Reynolds heads to Washington over Iowa issues
Governor will meet officials about health care, fuels
| || |
Gazette-Lee Des Moines Bureau
DES MOINES — Pending federal action could have significant effects on health care and the renewable fuels industry in Iowa, and Gov. Kim Reynolds said Tuesday she will have an audience next week with Vice President Mike Pence in Washington to discuss those issues.
“We’re working on both fronts,” Reynolds said Tuesday at her weekly news conference at the Capitol. “I can do both issues at one time and I have to do both issues because it’s really important for the state of Iowa and for Iowans.”
Iowa is awaiting word whether the federal government will approve its waiver request to tweak its use of federal health care dollars to help make insurance options more affordable for some low-income Iowans in 2018. The state submitted what officials call a “stopgap” proposal in June.
President Donald Trump in August told a top federal health care official to reject the proposal after reading about it in a newspaper article, the Washington Post recently reported.
State officials say they are in constant contact with the federal administration, still working to get approval.
“We’re in touch with the White House almost every single day regarding the stopgap proposal,” Reynolds said.
The ruling will impact health insurance options in 2018 for roughly 72,000 Iowans. If the stopgap proposal is not approved, costs could spike enough to make insurance too expensive for more than 20,000 Iowans, the state has estimated. If the proposal is approved, it could face legal challenges over whether it strays too far from the Affordable Care Act.
Reynolds said she plans to discuss the proposal with federal officials, including the vice president, while in Washington. She doesn’t have a meeting planned with Trump.
Reynolds said she also will discuss the federal Renewable Fuel Standard with Pence and Scott Pruitt, director of the Environmental Protection Agency.

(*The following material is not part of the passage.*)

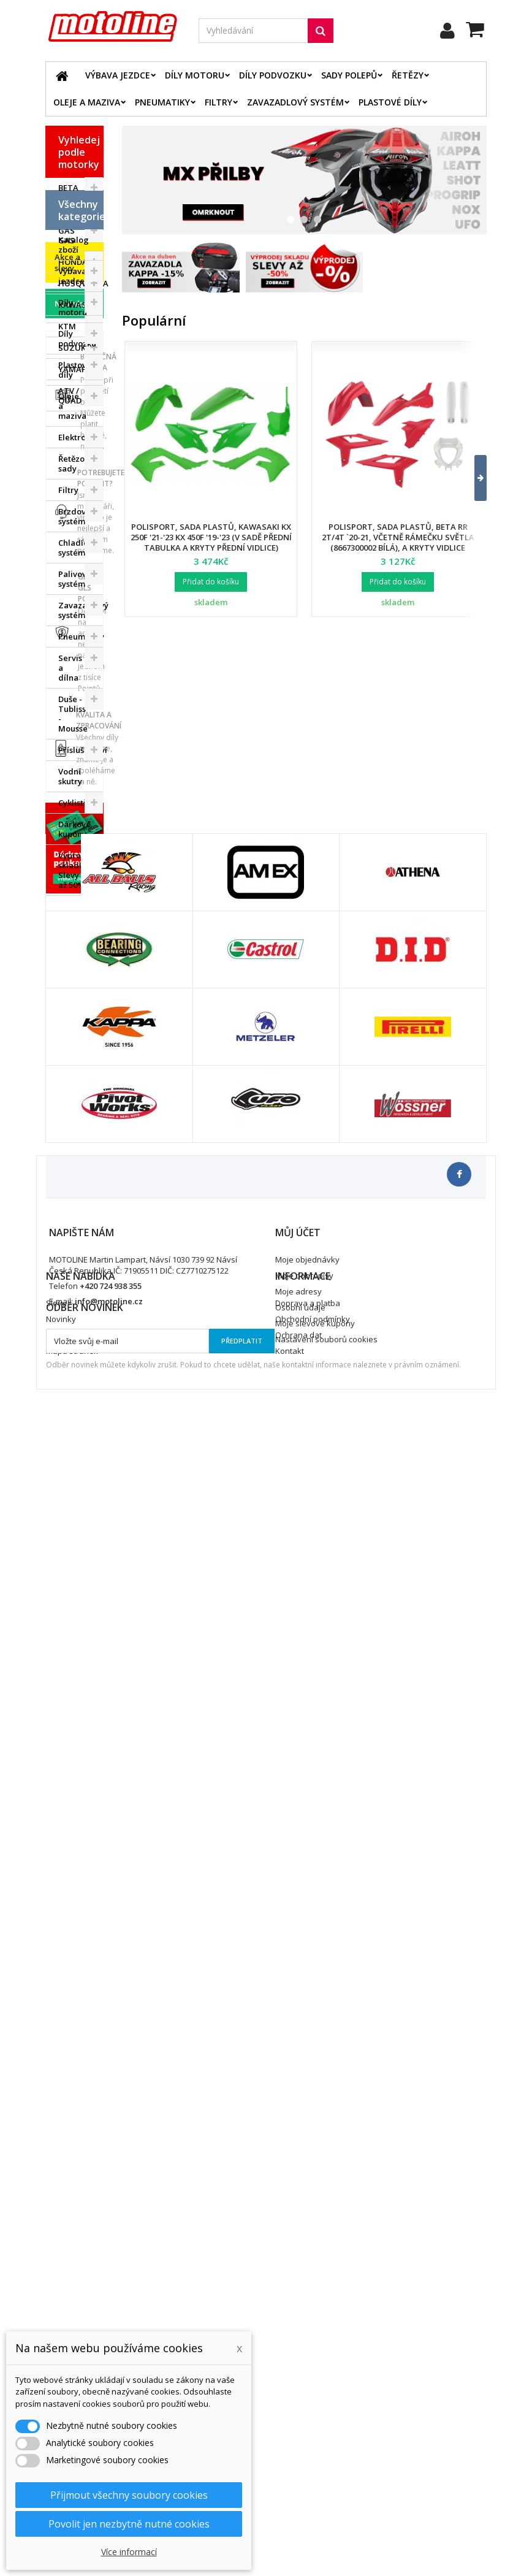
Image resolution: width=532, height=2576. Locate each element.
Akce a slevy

The EPA is considering lowering the target amount of advanced biofuels and also counting ethanol exports toward meeting the standard for how much must be blended into fuels.
“The RFS has an impact on Iowans as well, on our economy,” Reynolds said. “Especially as we’ve seen the volatility in commodity prices. It’s really, really important now that we don’t do one more thing to really impact commodity prices (which will impact) farmers and families across the state of Iowa and the Midwest.”
In the case of renewable fuels, Reynolds is striving to preserve a program Trump pledged to support during his 2016 campaign.
“They need to follow through with what they told us when they were campaigning and what they promised that they would do to support the Renewable Fuel Standard,” Reynolds said. “And we’re not going to let up.”